Hillary Clinton plans to step down from her post as secretary of state. Leon Panetta may do the same at the Pentagon. Amid the coming changes in the national security team around President Obama, David Petraeus would remain as the CIA director, bringing continuity to the start of a second term. Now that thinking has been turned on its head, Petraeus exiting abruptly late last week following revelations of an affair.
Hard to overstate all that the retired general brought to the table. His many contacts across the world are well known. They are particularly extensive in the Middle East, in Iraq and Afghanistan, where he ably led the American military missions, remaking the concept of counterinsurgency. His perspectives promised to be most valuable as the president weighed decisions about what next in Iran, Syria and Pakistan.
More, as attention turned to what happened in Benghazi, four Americans dying in an attack on the American consulate, Petraeus appeared positioned to bring a respected voice, cooling partisan passions, having the confidence of Democrats and Republicans.
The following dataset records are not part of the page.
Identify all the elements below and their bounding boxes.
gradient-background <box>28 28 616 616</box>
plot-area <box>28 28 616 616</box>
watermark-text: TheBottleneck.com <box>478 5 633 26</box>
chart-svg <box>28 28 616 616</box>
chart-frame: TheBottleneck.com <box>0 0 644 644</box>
It is reasonable to expect that Petraeus still will contribute to the discussion, at congressional hearings no less. Missing will be his strategic thinking, his daily pushing for the CIA and others in national security to improve.
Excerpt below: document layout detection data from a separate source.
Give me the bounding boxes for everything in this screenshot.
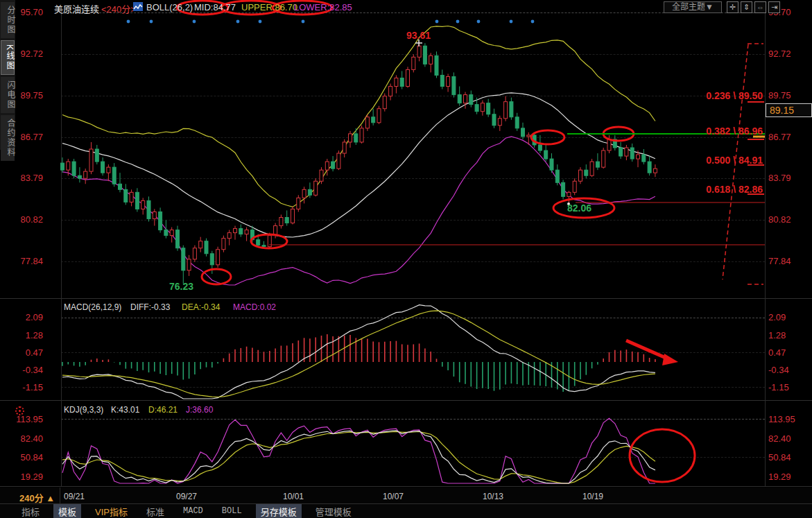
- boll-lower-value: LOWER:82.85: [294, 2, 352, 12]
- toolbar-standard[interactable]: 标准: [141, 504, 169, 518]
- theme-dropdown-button[interactable]: 全部主题▼: [664, 1, 722, 13]
- kdj-indicator-name: KDJ(9,3,3): [64, 405, 103, 415]
- macd-dea-value: DEA:-0.34: [182, 302, 220, 312]
- toolbar-indicators[interactable]: 指标: [17, 504, 44, 518]
- indicator-toolbar: 指标 模板 VIP指标 标准 MACD BOLL 另存模板 管理模板: [0, 504, 812, 518]
- x-axis-label: 10/07: [383, 492, 404, 501]
- support-price-label: 82.06: [567, 202, 591, 214]
- x-axis-label: 09/27: [176, 492, 197, 501]
- toolbar-save-template[interactable]: 另存模板: [256, 504, 302, 518]
- trading-app-window: 分时图 K线图 闪电图 合约资料 美原油连续 <240分> BOLL(26,2)…: [0, 0, 812, 518]
- fib-underline: [748, 193, 764, 195]
- kdj-lines: [62, 418, 655, 483]
- sidebar-tab-time-chart[interactable]: 分时图: [1, 2, 15, 38]
- sidebar-tab-contract-info[interactable]: 合约资料: [1, 115, 15, 161]
- time-strip-divider: [60, 487, 60, 503]
- scale-vertical-icon[interactable]: ⇕: [741, 1, 752, 13]
- macd-hist-value: MACD:0.02: [233, 302, 276, 312]
- peak-price-label: 93.61: [406, 30, 431, 41]
- instrument-title: 美原油连续: [54, 2, 99, 15]
- toolbar-manage-templates[interactable]: 管理模板: [311, 504, 356, 518]
- fib-underline: [748, 164, 764, 166]
- toolbar-vip-indicators[interactable]: VIP指标: [90, 504, 132, 518]
- boll-indicator-name: BOLL(26,2): [146, 2, 193, 12]
- current-price-tag: 89.15: [766, 103, 812, 117]
- macd-diff-value: DIFF:-0.33: [130, 302, 170, 312]
- boll-upper-value: UPPER:86.70: [241, 2, 297, 12]
- kdj-d-value: D:46.21: [148, 405, 178, 415]
- scale-horizontal-icon[interactable]: ⇔: [754, 1, 766, 13]
- fib-underline: [748, 101, 764, 103]
- kline-mini-icon: [133, 2, 143, 11]
- period-label: <240分>: [101, 2, 136, 15]
- toolbar-macd[interactable]: MACD: [178, 506, 208, 517]
- boll-mid-value: MID:84.77: [194, 2, 236, 12]
- kdj-j-value: J:36.60: [186, 405, 213, 415]
- shift-right-icon[interactable]: ⇥: [768, 1, 780, 13]
- x-axis-label: 10/13: [483, 492, 503, 501]
- time-axis: 240分 ▲ 09/21 09/27 10/01 10/07 10/13 10/…: [0, 487, 812, 503]
- x-axis-label: 09/21: [64, 492, 85, 501]
- move-tool-icon[interactable]: ✛: [727, 1, 738, 13]
- x-axis-label: 10/01: [283, 492, 304, 501]
- macd-indicator-name: MACD(26,12,9): [64, 302, 121, 312]
- kdj-k-value: K:43.01: [111, 405, 139, 415]
- fib-level-0382: 0.382 \ 86.96: [706, 126, 763, 137]
- sidebar-tab-kline-chart[interactable]: K线图: [1, 40, 15, 75]
- fib-level-0236: 0.236 \ 89.50: [706, 90, 763, 101]
- x-axis-label: 10/19: [582, 492, 603, 501]
- toolbar-boll[interactable]: BOLL: [217, 506, 247, 517]
- low-price-label: 76.23: [169, 281, 193, 292]
- fib-underline: [748, 139, 764, 140]
- sidebar-tab-lightning-chart[interactable]: 闪电图: [1, 77, 15, 113]
- toolbar-templates[interactable]: 模板: [53, 504, 81, 518]
- indicator-alert-icon[interactable]: [15, 406, 24, 415]
- chart-type-sidebar: 分时图 K线图 闪电图 合约资料: [0, 0, 15, 150]
- kdj-indicator-chart[interactable]: [0, 0, 812, 518]
- period-selector[interactable]: 240分 ▲: [19, 491, 55, 504]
The question of why Petraeus would put so much at risk may be the most puzzling of the series surrounding this episode. Over the weekend, congressional leaders were quick to express dismay about the FBI failing to alert them to the investigation involving the CIA director. No question, the potential for a national security breach existed. At the same time, the bureau had an obligation to tread carefully, privacy concerns also in play.
Each day brings new bits of information, and much speculation, about events that started as an investigation into “harassing” email messages. FBI agents stumbled onto Petraeus after examining the email account of Paula Broadwell, the author of a book about the general and the woman with whom he had the affair. The bureau had reason to assess whether national security was compromised, or a crime committed. Did it really have an obligation to tell members of the congressional intelligence committees about the investigation before reaching solid conclusions about what happened?
The timing of the Petraeus departure is curious, just days after the election. Intriguing, too, is the role of Eric Cantor, the House majority leader, tipped off about the investigation by a frustrated FBI agent. Was politics at work? This is Washington. Of greater concern is the policy. David Petraeus hardly is irreplaceable. Yet the timing of his departure is unfortunate, his formidable knowledge and skills well placed for the moment.